• [Exercise description]:
Look through the material and tally each line bearing the word "dienu". Give only the total.

• [Provided information]:
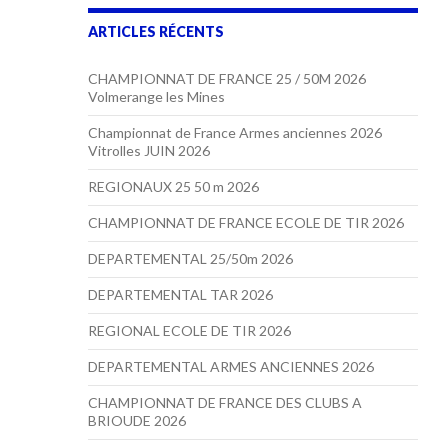
ARTICLES RÉCENTS
CHAMPIONNAT DE FRANCE 25 / 50M 2026
Volmerange les Mines
Championnat de France Armes anciennes 2026
Vitrolles JUIN 2026
REGIONAUX 25 50 m 2026
CHAMPIONNAT DE FRANCE ECOLE DE TIR 2026
DEPARTEMENTAL 25/50m 2026
DEPARTEMENTAL TAR 2026
REGIONAL ECOLE DE TIR 2026
DEPARTEMENTAL ARMES ANCIENNES 2026
CHAMPIONNAT DE FRANCE DES CLUBS A
BRIOUDE 2026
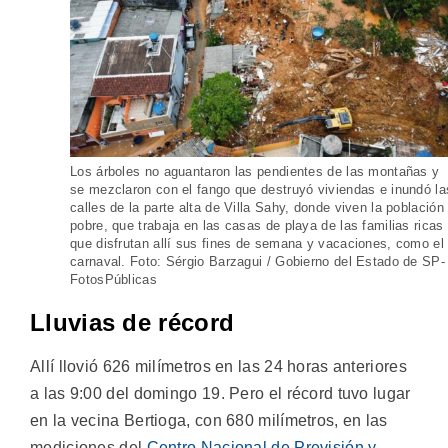
Los árboles no aguantaron las pendientes de las montañas y
se mezclaron con el fango que destruyó viviendas e inundó la
calles de la parte alta de Villa Sahy, donde viven la población
pobre, que trabaja en las casas de playa de las familias ricas
que disfrutan allí sus fines de semana y vacaciones, como el
carnaval. Foto: Sérgio Barzagui / Gobierno del Estado de SP-
FotosPúblicas
Lluvias de récord
Allí llovió 626 milímetros en las 24 horas anteriores
a las 9:00 del domingo 19. Pero el récord tuvo lugar
en la vecina Bertioga, con 680 milímetros, en las
mediciones del
Centro Nacional de Previsión y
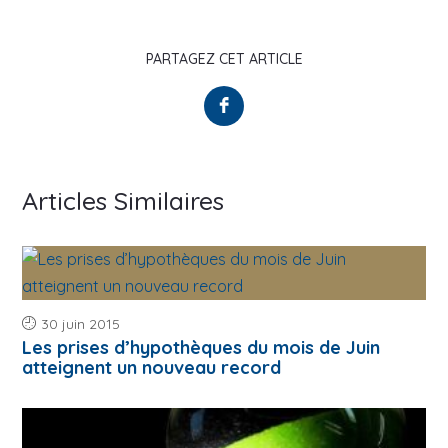
PARTAGEZ CET ARTICLE
Articles Similaires
30 juin 2015
Les prises d’hypothèques du mois de Juin
atteignent un nouveau record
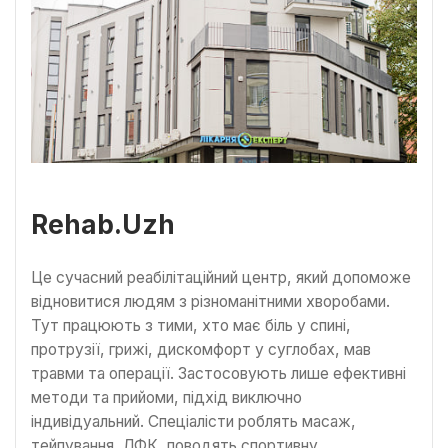
Rehab.Uzh
Це сучасний реабілітаційний центр, який допоможе
відновитися людям з різноманітними хворобами.
Тут працюють з тими, хто має біль у спині,
протрузії, грижі, дискомфорт у суглобах, мав
травми та операції. Застосовують лише ефективні
методи та прийоми, підхід виключно
індивідуальний. Спеціалісти роблять масаж,
тейпування, ЛФК, поводять спортивну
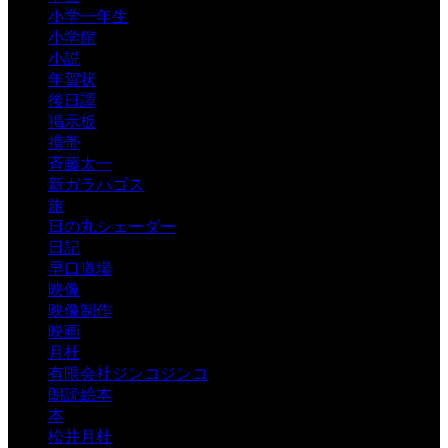
小学一年生
小学館
小説
年賀状
後日譚
掲示板
携帯
斉藤太一
新ガラパゴス
旅
日の丸シェーダー
日記
早口道場
映像
映像制作
映画
月杜
有限会社ジンコジンコ
朗読絵本
本
松井月杜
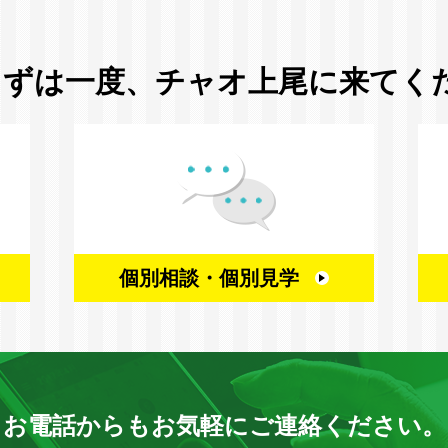
まずは一度、
チャオ上尾に来てく
個別相談・
個別見学
お電話からもお気軽に
ご連絡ください。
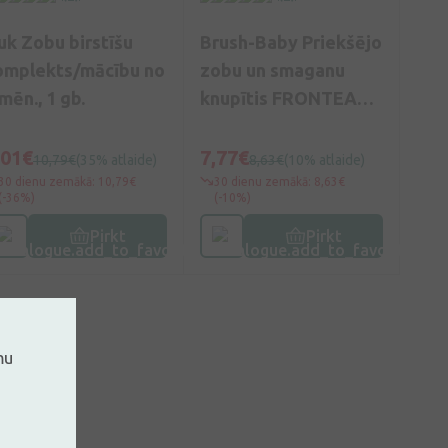
uk Zobu birstīšu
Brush-Baby Priekšējo
omplekts/mācību no
zobu un smaganu
mēn., 1 gb.
knupītis FRONTEASE
rozā, 1 gb.
,01€
7,77€
10,79€
(35% atlaide)
8,63€
(10% atlaide)
30 dienu zemākā: 10,79€
30 dienu zemākā: 8,63€
(-36%)
(-10%)
Pirkt
Pirkt
mu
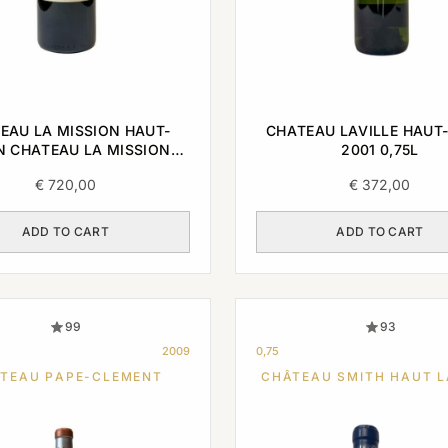
EAU LA MISSION HAUT-
CHATEAU LAVILLE HAUT
N CHATEAU LA MISSION
2001 0,75L
UT-BRION 2006 1,5L
€
720,00
€
372,00
ADD TO CART
ADD TO CART
99
93
2009
0,75
TEAU PAPE-CLEMENT
CHÂTEAU SMITH HAUT L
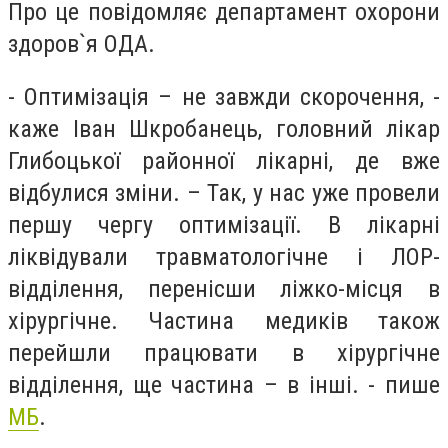
Про це повідомляє департамент охорони
здоров`я ОДА.
- Оптимізація – не завжди скорочення, -
каже Іван Шкробанець, головний лікар
Глибоцької районної лікарні, де вже
відбулися зміни. – Так, у нас уже провели
першу чергу оптимізації. В лікарні
ліквідували травматологічне і ЛОР-
відділення, перенісши ліжко-місця в
хірургічне. Частина медиків також
перейшли працювати в хірургічне
відділення, ще частина – в інші. - пише
МБ
.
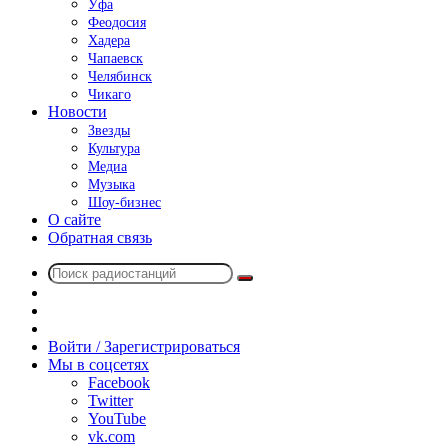
Уфа
Феодосия
Хадера
Чапаевск
Челябинск
Чикаго
Новости
Звезды
Культура
Медиа
Музыка
Шоу-бизнес
О сайте
Обратная связь
Поиск
Switch
радиостанций
skin
Sidebar
Случайное
радио
Войти / Зарегистрироваться
Мы в соцсетях
Facebook
Twitter
YouTube
vk.com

• [Answer to this exercise]:
2